# Beautiful Tegu



## dorton (Nov 3, 2007)

Found it here.
http://www.terra.com.br/criancas/bichos/teiu.htm


----------



## Mike (Nov 3, 2007)

Wow, you're right, that is pretty. Maybe a different local of the typical Argentine?


----------



## greentriple (Nov 3, 2007)

I don't read or speak Portuguese, but speaking Spanish let me understand about 70% of what it said. Of interest was the range and flora in which the tegu lives and what it eats, according to whomever wrote that.

No jungle, more grass plains near shrubs and rocks to sun on. And they eat just about anything they can get their mouths on.

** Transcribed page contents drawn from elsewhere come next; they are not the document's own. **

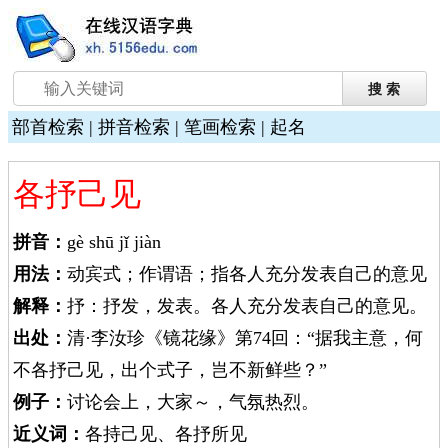
部首检索
|
拼音检索
|
笔画检索
|
起名
各抒己见
拼音：
gè shū jǐ jiàn
用法：
动宾式；作谓语；指各人充分发表自己的意见
解释：
抒：抒发，发表。各人充分发表自己的意见。
出处：
清·李汝珍《镜花缘》第74回：“据我主意，何
不各抒己见，出个式子，岂不新鲜些？”
例子：
讨论会上，大家～，气氛热烈。
近义词：
各持己见、各抒所见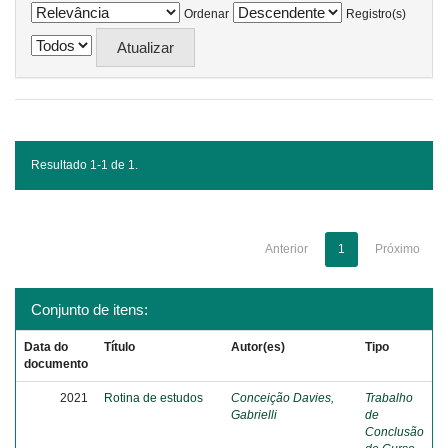
Ordenar
Registro(s)
Resultado 1-1 de 1.
Anterior
1
Próximo
Conjunto de itens:
Data do
Título
Autor(es)
Tipo
documento
2021
Rotina de estudos
Conceição Davies,
Trabalho
Gabrielli
de
Conclusão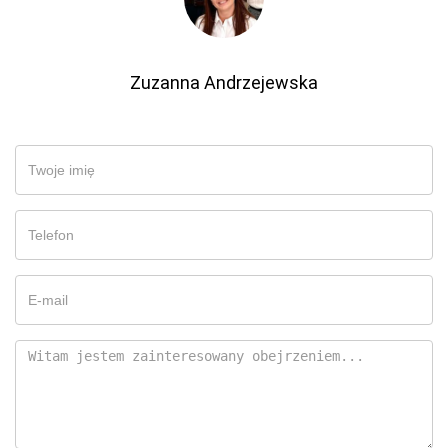
Zuzanna Andrzejewska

Very attractive tegu in any event.


----------



## VARNYARD (Nov 3, 2007)

Yes it is!! There are many pictures of wild tegus that look much different then the ones we have in the pet trade. I wish there was a way to bring some of these awesome looking animals in.


----------



## Joey (Jan 9, 2008)

I like it....nice and shiny somebody takes care of him/her


----------



## ilovelizards (Jun 1, 2012)

The artical with this picture google tranlated
Daniela Gerdenits, a biologist from the São Paulo Zoo

Photo: Gloria Jafet / SP Zoo

The tegu lizard is most common in captivity


Common name: tegu

Scientific Name: Tupinambis merianae



Geographical distribution: It is found in Brazil, except in the Amazon Forest



Natural Habitat: Mainly open areas of savannah, but may be seen in the forest edges-of-gallery and into more open woods. It is a species that lives on the floor, next to low grasses and stones, where sunbathing.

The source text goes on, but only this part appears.